We sometimes refer to these notions as our common sense about things. They are notions that we have formed as a result of the common experience we have in the course of our daily lives experiences we have without any effort of inquiry on our part, experiences we all have simply because we are awake and conscious. In addition, these common notions are notions we are able to express in the common words we employ in everyday speech.”

Adler, Mortimer J. (1997-06-01). Aristotle for Everybody . Touchstone. Kindle Edition.

This common sense is shared by everyone, and it’s the tool that Aristotle uses to get where he goes (which is pretty far, high, and deep). And, Aristotle is one of Thomas Aquinas’s big philosophical references. St. Thomas continues and enriches the same tradition of common sense.

Not only is this “common sense” common because everyone has it, I think it’s sense in a radically important way. This sense is what we use to see what is really out there (it’s where we get ideas like “in there” and “out there” in the first place). Everything else is a limiting specialization that lets us perform some mental task and, in my rasher moments, I tend to think that what can’t be understood with common sense is nearly useless to everyone.

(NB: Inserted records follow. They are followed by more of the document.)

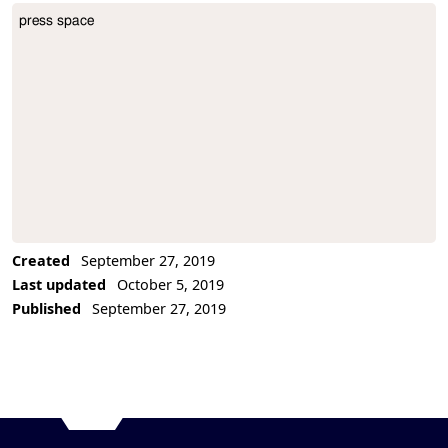
press space
Project Description
Created
September 27, 2019
Last updated
October 5, 2019
Published
September 27, 2019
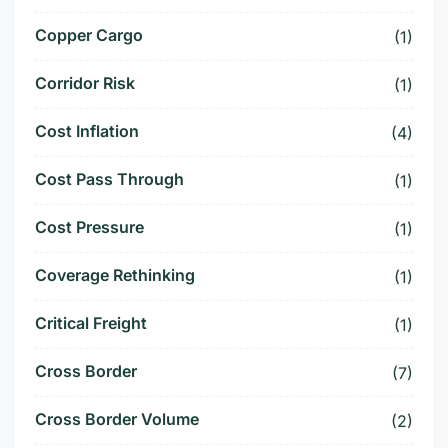
Copper Cargo
(1)
Corridor Risk
(1)
Cost Inflation
(4)
Cost Pass Through
(1)
Cost Pressure
(1)
Coverage Rethinking
(1)
Critical Freight
(1)
Cross Border
(7)
Cross Border Volume
(2)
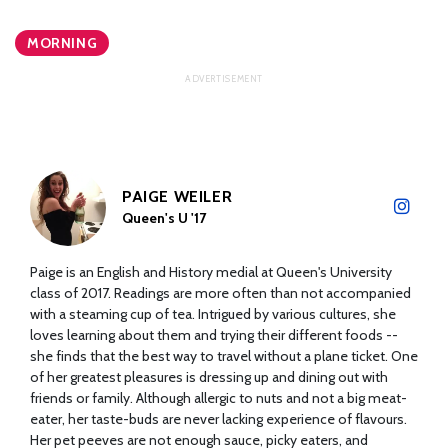
MORNING
PAIGE WEILER
Queen's U '17
Paige is an English and History medial at Queen's University
class of 2017. Readings are more often than not accompanied
with a steaming cup of tea. Intrigued by various cultures, she
loves learning about them and trying their different foods --
she finds that the best way to travel without a plane ticket. One
of her greatest pleasures is dressing up and dining out with
friends or family. Although allergic to nuts and not a big meat-
eater, her taste-buds are never lacking experience of flavours.
Her pet peeves are not enough sauce, picky eaters, and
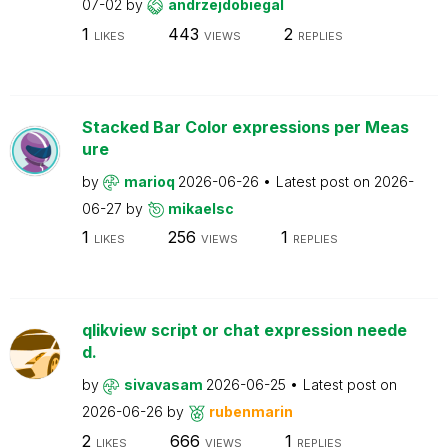
07-02
by
andrzejdobiegal
1
443
2
LIKES
VIEWS
REPLIES
Stacked Bar Color expressions per Meas
ure
by
marioq
2026-06-26
Latest post on
2026-
06-27
by
mikaelsc
1
256
1
LIKES
VIEWS
REPLIES
qlikview script or chat expression neede
d.
by
sivavasam
2026-06-25
Latest post on
2026-06-26
by
rubenmarin
2
666
1
LIKES
VIEWS
REPLIES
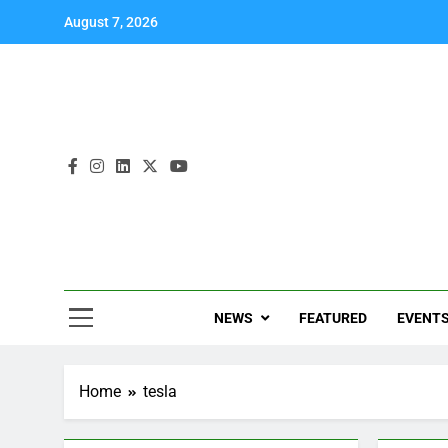
August 7, 2026
NEWS
FEATURED
EVENT
Home
tesla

Scientists and engineers, using esoteric language and experiments, may be able to produce new technology and perhaps open up new areas of inquiry. But, if any of the thought they produce is going to be any good to anyone as a human being (including the engineer or scientist) then it has to be common-sensible.
There is a quote that has been attributed to Albert Einstein to the effect that you don’t really understand something until you can explain it to your grandmother. This is because your grandmother is a common-sensical philosopher like everyone else, whereas certain kinds of mathematicians have made their minds into thinking machines; materials go in, products come out. But, just because you can do math doesn't mean you know jack-diddly. It’s common sense that allows us to make contact with the reality and the truth of any of it.

Progress Report

This week was pretty busy, filled with things besides writing. But, I did get a little bit of time in. I spent it working on the structural outline of the book (plus a little outlining of the content on a broad scale) and I think it’s coming together pretty well.

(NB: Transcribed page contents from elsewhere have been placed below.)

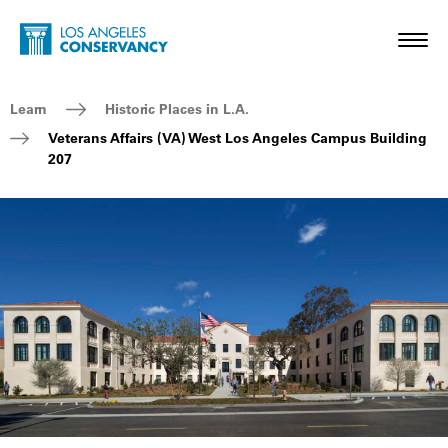
Skip to main content
Home - Los Angeles Conservancy
Toggl
Breadcrumb Navigation
Learn
Historic Places in L.A.
Veterans Affairs (VA) West Los Angeles Campus Building
207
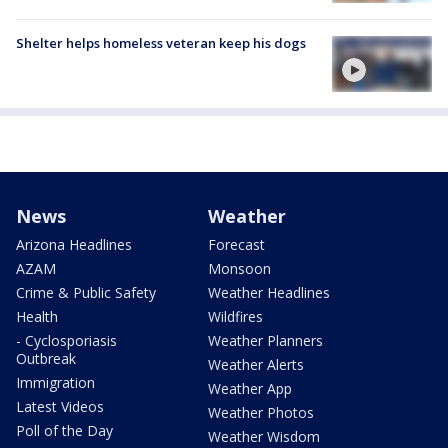
Shelter helps homeless veteran keep his dogs
News
Weather
Arizona Headlines
Forecast
AZAM
Monsoon
Crime & Public Safety
Weather Headlines
Health
Wildfires
- Cyclosporiasis
Weather Planners
Outbreak
Weather Alerts
Immigration
Weather App
Latest Videos
Weather Photos
Poll of the Day
Weather Wisdom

I've also decided on a first wave of reading. I plan to finish collecting references concerning “Art” and “Beauty” from both Aristotle and St. Thomas Aquinas (see the above on why I chose these two). Then, after I've read that material and given it a think, I’ll move on to John Gardener’s The Art of Fiction and Coomaraswamy’s Christian and Oriental Philosophy of Art.

Coomaraswamy and Gardener are much more modern, and I hope that reading them will give me some insight into how the trends in thinking about art and beauty have changed (or how the goal of making art has changed maybe). I have a sneaking suspicion that Gardener approves of some things that Aristotle would call plain old unfinished or incoherent.

I’m thinking that these four authors will provide more or less comprehensive book ends, with all the other potential reference material coming from (or fleeing from) the classical thinkers and informing (or being critiqued by) the modern fellows. But I guess we’ll see.